The latest Federal Reserve meeting minutes suggest that the U.S. economy is headed for recession as the central bank will remain aggressive in raising rates to cool inflation, warns the Chief Executive Officer of one of the world’s largest independent financial advisory, asset management, and fintech organizations.
The warning comes from deVere Group’s Nigel Green as the Wednesday meeting minutes signaled that the U.S. central bank remains cautious on inflation, with officials agreeing that “rate cuts shouldn’t happen in 2023.”
He says: “Investors have been waiting with bated breath as the Federal Open Market Committee (FOMC) minutes from the December meeting released on Wednesday give us more insight into what factors the Committee has been using for future policy decisions.
“It appears that officials remain hawkish and are especially concerned about the tight labor market.
“We expect that the latest minutes will give the central bank further support to maintain interest rates higher for longer than had been previously priced in by the markets.
“With the labor market not cooling as fast, there seems to be a considerable turnaround in tone from the more dovish minutes in November.”
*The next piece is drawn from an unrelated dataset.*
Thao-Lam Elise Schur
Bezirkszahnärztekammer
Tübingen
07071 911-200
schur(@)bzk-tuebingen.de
He continues: “These minutes dash yet more hopes for an economic soft landing.
“Investors are increasingly concerned that the Federal Reserve could now overtighten and will steer the U.S. economy into a major recession.
“Of course, the central bank will argue it needs to continue with rate rises to bring inflation back to target.
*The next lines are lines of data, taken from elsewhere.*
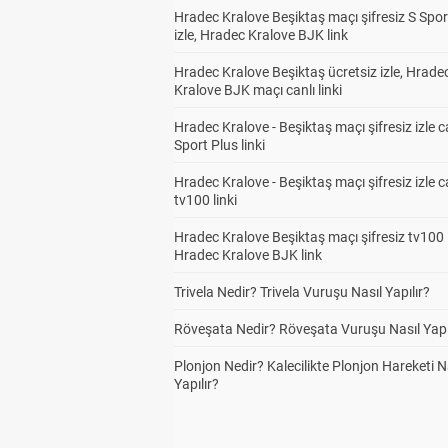
Hradec Kralove Beşiktaş maçı şifresiz S Spor
izle, Hradec Kralove BJK link
Hradec Kralove Beşiktaş ücretsiz izle, Hrade
Kralove BJK maçı canlı linki
Hradec Kralove - Beşiktaş maçı şifresiz izle c
Sport Plus linki
Hradec Kralove - Beşiktaş maçı şifresiz izle c
tv100 linki
Hradec Kralove Beşiktaş maçı şifresiz tv100 i
Hradec Kralove BJK link
Trivela Nedir? Trivela Vuruşu Nasıl Yapılır?
Röveşata Nedir? Röveşata Vuruşu Nasıl Yapı
Plonjon Nedir? Kalecilikte Plonjon Hareketi N
Yapılır?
“But it must also ensure that the tight labor market doesn’t overshadow the broader picture and continue to overdo the hikes, which would make a U.S. recession deeper and longer.
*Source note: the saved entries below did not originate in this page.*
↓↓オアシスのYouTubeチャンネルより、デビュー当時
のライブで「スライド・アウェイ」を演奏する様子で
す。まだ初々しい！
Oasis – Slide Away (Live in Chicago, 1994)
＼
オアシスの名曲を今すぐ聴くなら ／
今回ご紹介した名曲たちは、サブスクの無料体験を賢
“As the world’s largest economy, this would have a serious, negative impact on the global economy.”
Nigel Green concludes: “The tone of the minutes indicate the Fed is not yet ready to pivot as the central bank believes risks for inflation remain to the upside and they will keep tightening until more substantial progress is made on bringing it back closer to target.
“Inflation remains their primary concern, not risks to economic growth.”